PUBLIC STORAGE GOES ON A $10.5 BILLION SHOPPING SPREE
In deal news, Public Storage announced it's buying National Storage Affiliates in an all-stock deal valued at $10.5 billion. The combined company will have an enterprise value of $77 billion, adding over 1,000 properties, 69 million rentable square feet, and 550,000 units across 37 states. National Storage shares jumped about 28%. Goldman Sachs and Wells Fargo are backing the deal with $4 billion in committed financing. This is the biggest self-storage deal in years and cements Public Storage as the undisputed king of the industry.
ALLIES SAY NO TO TRUMP'S HORMUZ COALITION — GAS HITS $3.72
On the geopolitical front, the U.S. is increasingly isolated in its push to reopen the Strait of Hormuz. President Trump called on allies to send warships to escort tankers through the strait, and the response was essentially: no thanks. Japan, Australia, and Germany all flatly declined. Germany's defense minister said, "This is not our war; we did not start it." The UK said it's "intensively looking" into options but won't be "drawn into the wider war."
Meanwhile, the hit to your wallet is very real. The national average gas price hit $3.72 a gallon as of Monday, up 74 cents in just two weeks and the 17th straight daily increase, according to AAA. That's the highest price at the pump since October 2023.
FED MEETING PREVIEW: IT'S NOT THE DECISION — IT'S THE MESSAGE
And finally, looking ahead. The Fed kicks off its two-day policy meeting on Tuesday. The decision drops Wednesday at 2 p.m. Eastern. CME FedWatch has a 99.2% probability the Fed holds rates at 3.50% to 3.75%, so no surprise there.
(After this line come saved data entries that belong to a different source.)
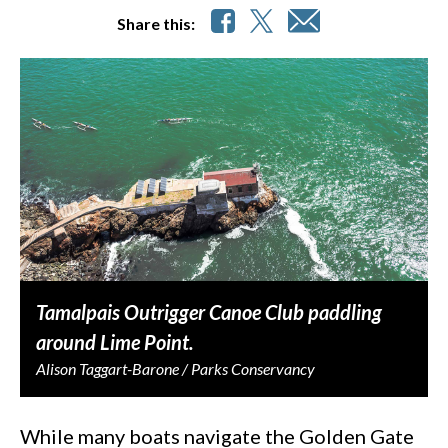
Share this:
Tamalpais Outrigger Canoe Club paddling
around Lime Point.
Alison Taggart-Barone / Parks Conservancy
While many boats navigate the Golden Gate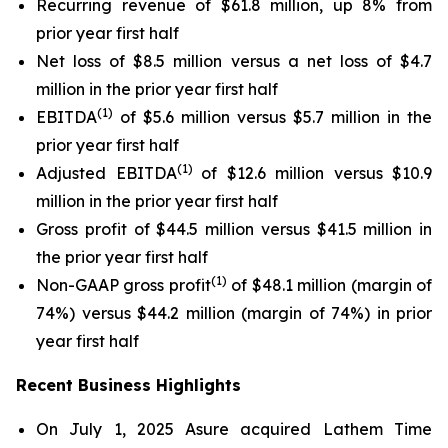
Recurring revenue of $61.8 million, up 8% from
prior year first half
Net loss of $8.5 million versus a net loss of $4.7
million in the prior year first half
(1)
EBITDA
of $5.6 million versus $5.7 million in the
prior year first half
(1)
Adjusted EBITDA
of $12.6 million versus $10.9
million in the prior year first half
Gross profit of $44.5 million versus $41.5 million in
the prior year first half
(1)
Non-GAAP gross profit
of $48.1 million (margin of
74%) versus $44.2 million (margin of 74%) in prior
year first half
Recent Business Highlights
On July 1, 2025 Asure acquired Lathem Time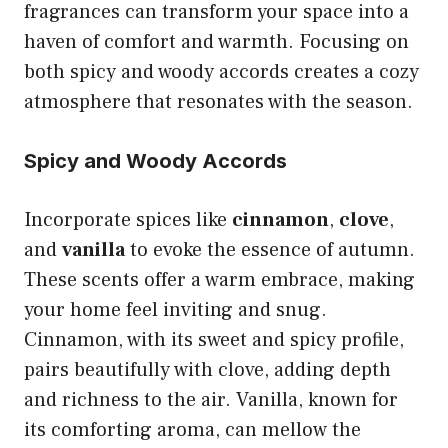
fragrances can transform your space into a
haven of comfort and warmth. Focusing on
both spicy and woody accords creates a cozy
atmosphere that resonates with the season.
Spicy and Woody Accords
Incorporate spices like
cinnamon
,
clove
,
and
vanilla
to evoke the essence of autumn.
These scents offer a warm embrace, making
your home feel inviting and snug.
Cinnamon, with its sweet and spicy profile,
pairs beautifully with clove, adding depth
and richness to the air. Vanilla, known for
its comforting aroma, can mellow the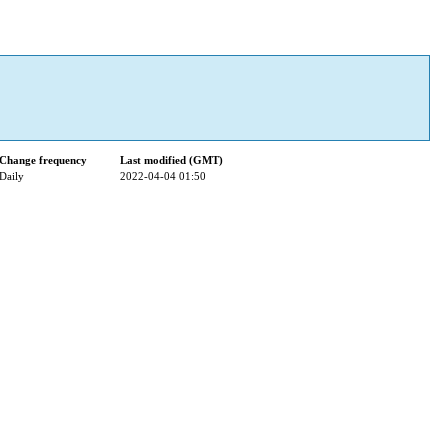
Change frequency
Last modified (GMT)
Daily
2022-04-04 01:50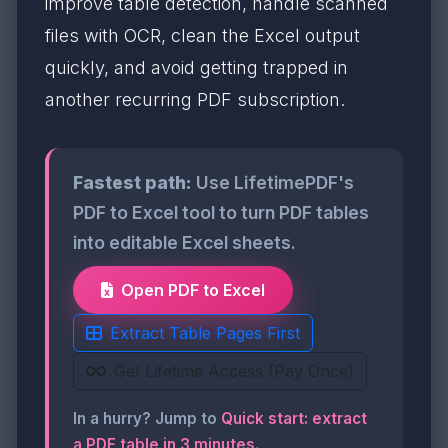
improve table detection, handle scanned
files with OCR, clean the Excel output
quickly, and avoid getting trapped in
another recurring PDF subscription.
Fastest path:
Use LifetimePDF's
PDF to Excel tool to turn PDF tables
into editable Excel sheets.
Open PDF to Excel
Extract Table Pages First
Get Lifetime Access (Pay Once)
In a hurry? Jump to
Quick start: extract
a PDF table in 3 minutes
.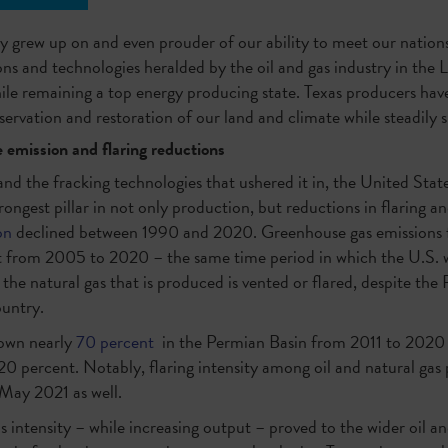
y grew up on and even prouder of our ability to meet our nation
s and technologies heralded by the oil and gas industry in the L
hile remaining a top energy producing state. Texas producers ha
ervation and restoration of our land and climate while steadily 
 emission and flaring reductions
nd the fracking technologies that ushered it in, the United Stat
rongest pillar in not only production, but reductions in flaring an
on
declined between 1990 and 2020. Greenhouse gas emissions 
 from 2005 to 2020 – the same time period in which the U.S. w
 the natural gas that is produced is vented or flared, despite the
ountry.
down nearly
70 percent
in the Permian Basin from 2011 to 2020 w
0 percent. Notably, flaring intensity among oil and natural gas
May 2021 as well.
s intensity – while increasing output – proved to the wider oil a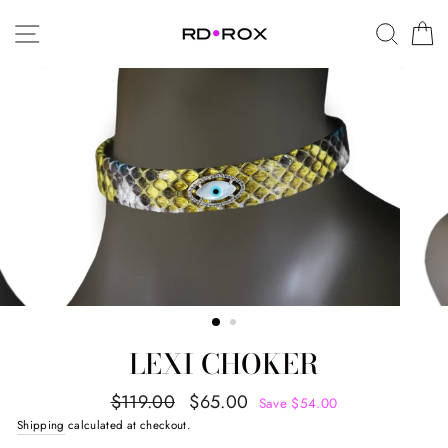
Skip
SITE NAVIGATION
SEAR
C
to
content
LEXI CHOKER
Regular
Sale
$119.00
$65.00
Save $54.00
price
price
Shipping
calculated at checkout.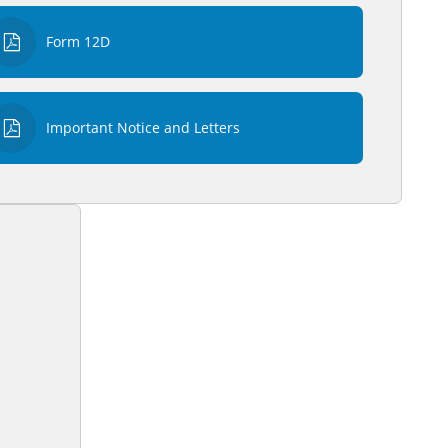
Form 12D
Important Notice and Letters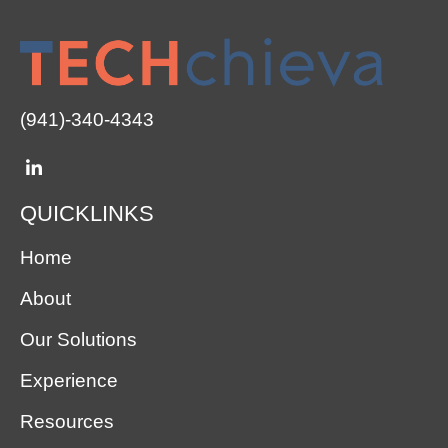
(941)-340-4343
QUICKLINKS
Home
About
Our Solutions
Experience
Resources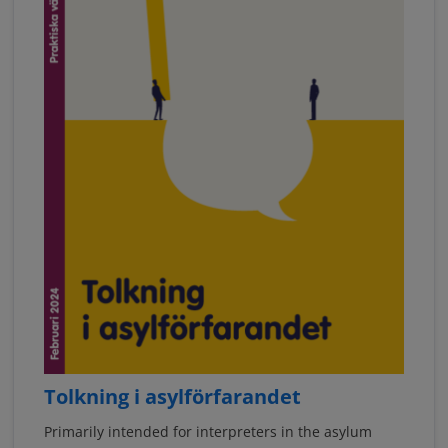
Tolkning i asylförfarandet
Primarily intended for interpreters in the asylum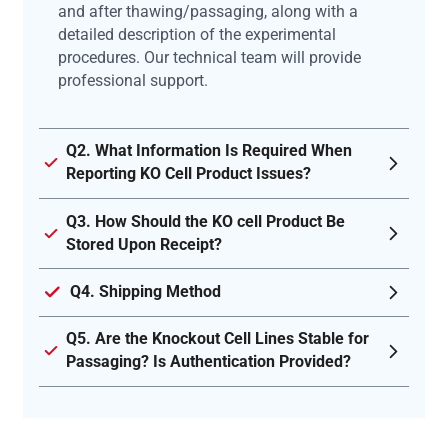
and after thawing/passaging, along with a
detailed description of the experimental
procedures. Our technical team will provide
professional support.
Q2. What Information Is Required When
Reporting KO Cell Product Issues?
Q3. How Should the KO cell Product Be
Stored Upon Receipt?
Q4. Shipping Method
Q5. Are the Knockout Cell Lines Stable for
Passaging? Is Authentication Provided?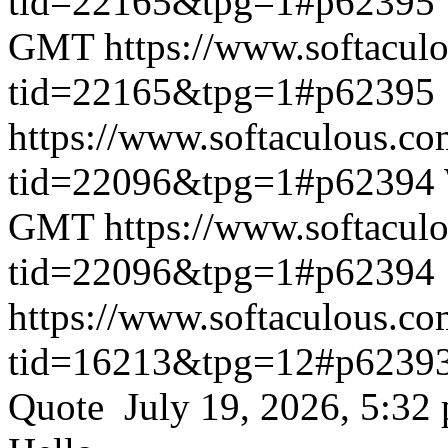
tid=22165&tpg=1#p62395
GMT
https://www.softacul
tid=22165&tpg=1#p62395
https://www.softaculous.co
tid=22096&tpg=1#p62394
GMT
https://www.softacul
tid=22096&tpg=1#p62394
https://www.softaculous.co
tid=16213&tpg=12#p6239
Quote July 19, 2026, 5:32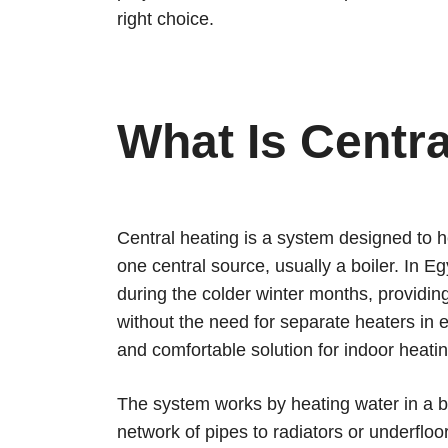
right choice.
What Is Centr
Central heating is a system designed to h
one central source, usually a boiler. In Eg
during the colder winter months, providin
without the need for separate heaters in ea
and comfortable solution for indoor heatin
The system works by heating water in a boi
network of pipes to radiators or underfloo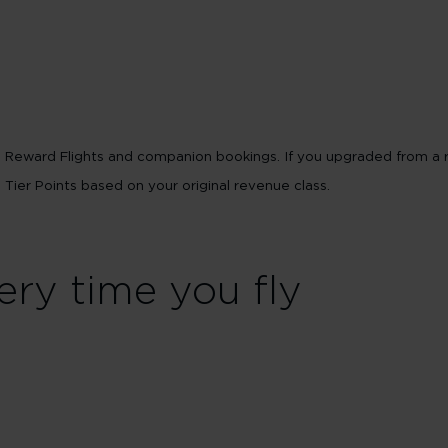
ts Reward Flights and companion bookings. If you upgraded from a 
e Tier Points based on your original revenue class.
ery time you fly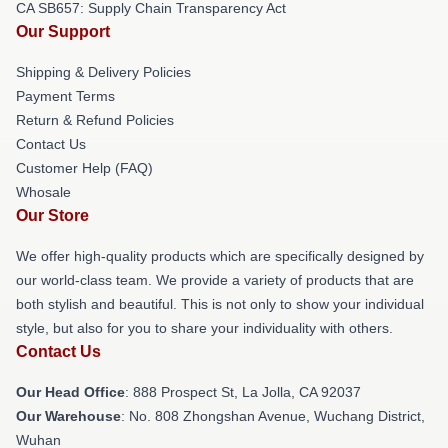
CA SB657: Supply Chain Transparency Act
Our Support
Shipping & Delivery Policies
Payment Terms
Return & Refund Policies
Contact Us
Customer Help (FAQ)
Whosale
Our Store
We offer high-quality products which are specifically designed by
our world-class team. We provide a variety of products that are
both stylish and beautiful. This is not only to show your individual
style, but also for you to share your individuality with others.
Contact Us
Our Head Office
: 888 Prospect St, La Jolla, CA 92037
Our Warehouse
: No. 808 Zhongshan Avenue, Wuchang District,
Wuhan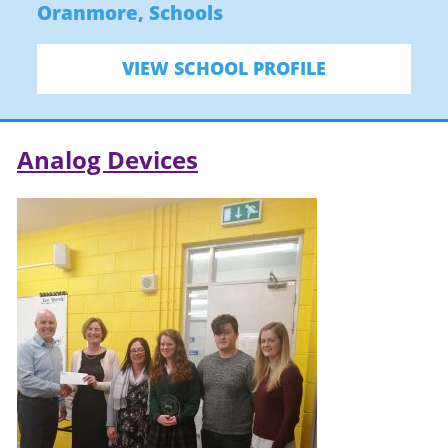
Oranmore
,
Schools
VIEW SCHOOL PROFILE
Analog Devices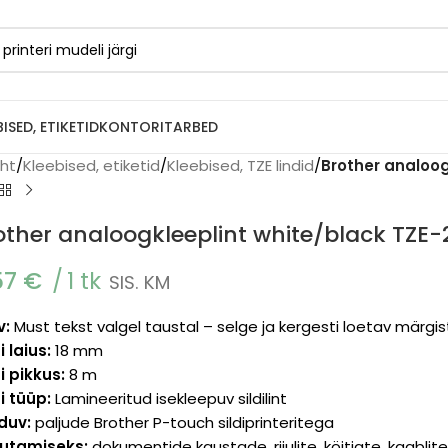
BISED, ETIKETID
KONTORITARBED
eht
/
Kleebised, etiketid
/
Kleebised, TZE lindid
/
Brother analoog
other analoogkleeplint white/black TZE
57
€
1 tk
SIS. KM
v:
Must tekst valgel taustal – selge ja kergesti loetav märgi
i laius:
18 mm
i pikkus:
8 m
i tüüp:
Lamineeritud isekleepuv sildilint
lduv:
paljude Brother P-touch sildiprinteritega
utamiseks:
dokumentide kaustade, riiulite, köitjate, kaabli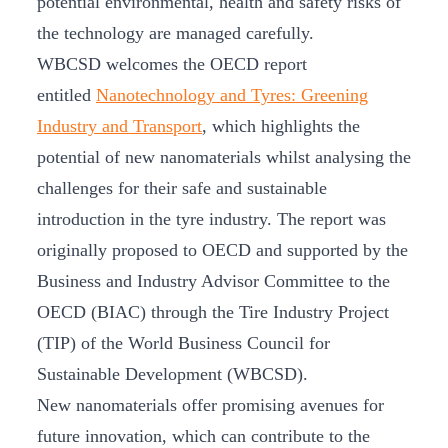
potential environmental, health and safety risks of
the technology are managed carefully.
WBCSD welcomes the OECD report
entitled
Nanotechnology and Tyres: Greening
Industry and Transport
, which highlights the
potential of new nanomaterials whilst analysing the
challenges for their safe and sustainable
introduction in the tyre industry. The report was
originally proposed to OECD and supported by the
Business and Industry Advisor Committee to the
OECD (BIAC) through the Tire Industry Project
(TIP) of the World Business Council for
Sustainable Development (WBCSD).
New nanomaterials offer promising avenues for
future innovation, which can contribute to the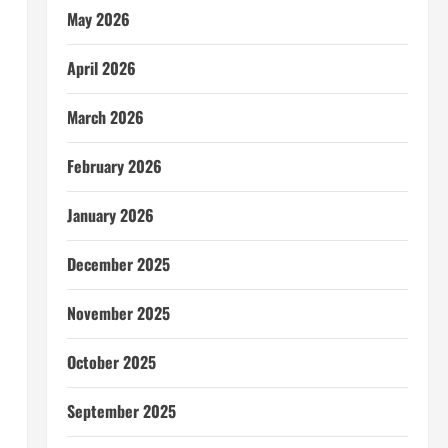
May 2026
April 2026
March 2026
February 2026
January 2026
December 2025
November 2025
October 2025
September 2025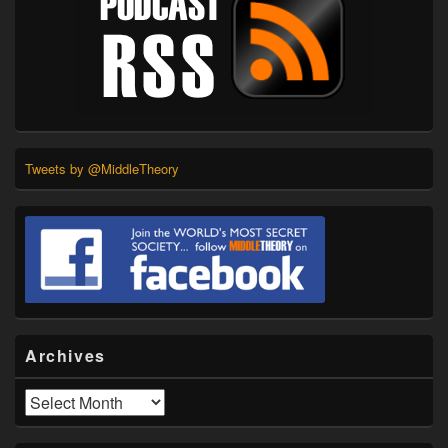
Tweets by @MiddleTheory
Archives
Archives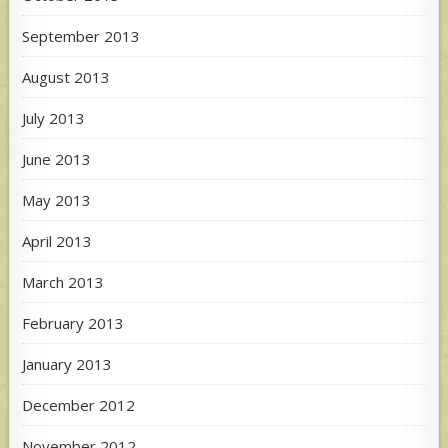
September 2013
August 2013
July 2013
June 2013
May 2013
April 2013
March 2013
February 2013
January 2013
December 2012
November 2012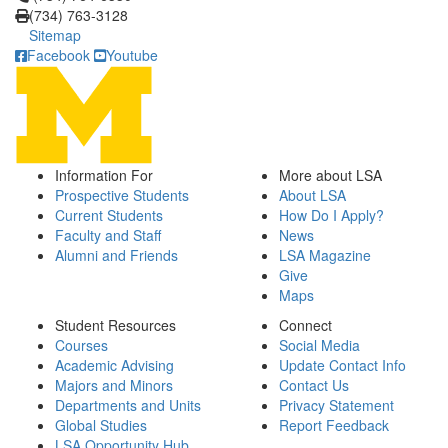
(734) 763-3128
Sitemap
Facebook
Youtube
Information For
More about LSA
Prospective Students
About LSA
Current Students
How Do I Apply?
Faculty and Staff
News
Alumni and Friends
LSA Magazine
Give
Maps
Student Resources
Connect
Courses
Social Media
Academic Advising
Update Contact Info
Majors and Minors
Contact Us
Departments and Units
Privacy Statement
Global Studies
Report Feedback
LSA Opportunity Hub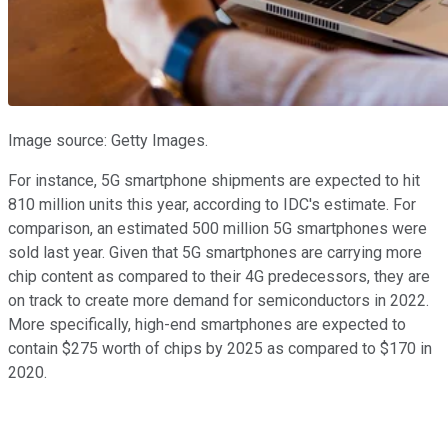
Image source: Getty Images.
For instance, 5G smartphone shipments are expected to hit
810 million units this year, according to IDC's estimate. For
comparison, an estimated 500 million 5G smartphones were
sold last year. Given that 5G smartphones are carrying more
chip content as compared to their 4G predecessors, they are
on track to create more demand for semiconductors in 2022.
More specifically, high-end smartphones are expected to
contain $275 worth of chips by 2025 as compared to $170 in
2020.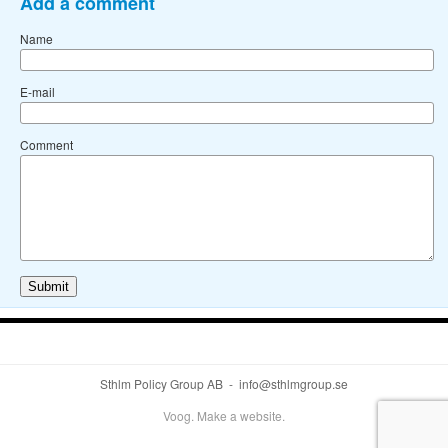
Add a comment
Name
E-mail
Comment
Sthlm Policy Group AB - info@sthlmgroup.se
Voog. Make a website.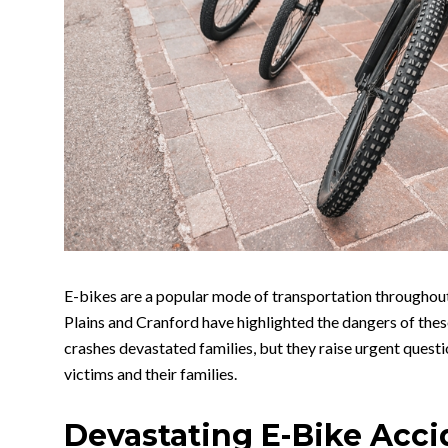
E-bikes are a popular mode of transportation throughou
Plains and Cranford have highlighted the dangers of the
crashes devastated families, but they raise urgent questi
victims and their families.
Devastating E-Bike Acci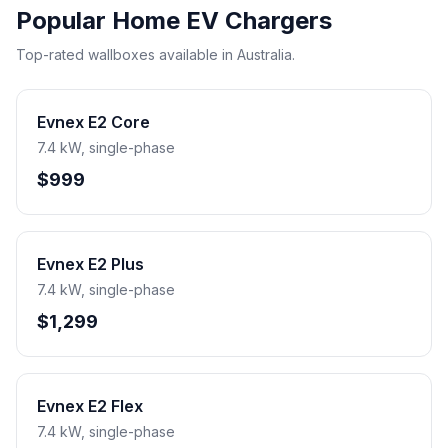
Popular Home EV Chargers
Top-rated wallboxes available in Australia.
Evnex E2 Core
7.4 kW, single-phase
$999
Evnex E2 Plus
7.4 kW, single-phase
$1,299
Evnex E2 Flex
7.4 kW, single-phase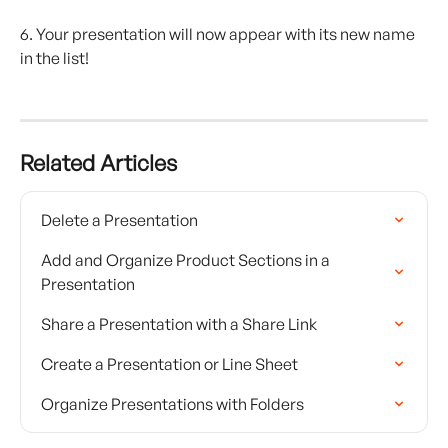
6. Your presentation will now appear with its new name 
in the list! 
Related Articles
Delete a Presentation
Add and Organize Product Sections in a 
Presentation
Share a Presentation with a Share Link
Create a Presentation or Line Sheet
Organize Presentations with Folders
But the real story is the updated dot plot and Summary of Economic Projections, where we'll get a read on how officials are processing the Iran war, rising oil prices, and what that means for the rate path the rest of the year. Goldman and Barclays have both pushed their first expected cut to September. Some hawks are even floating a hike. So Wednesday is less about what the Fed does and more about what the Fed says.

That's your Monday rundown. A lot of moving pieces this week between the Fed, earnings from Lululemon and Micron, and whatever happens next in the Strait of Hormuz.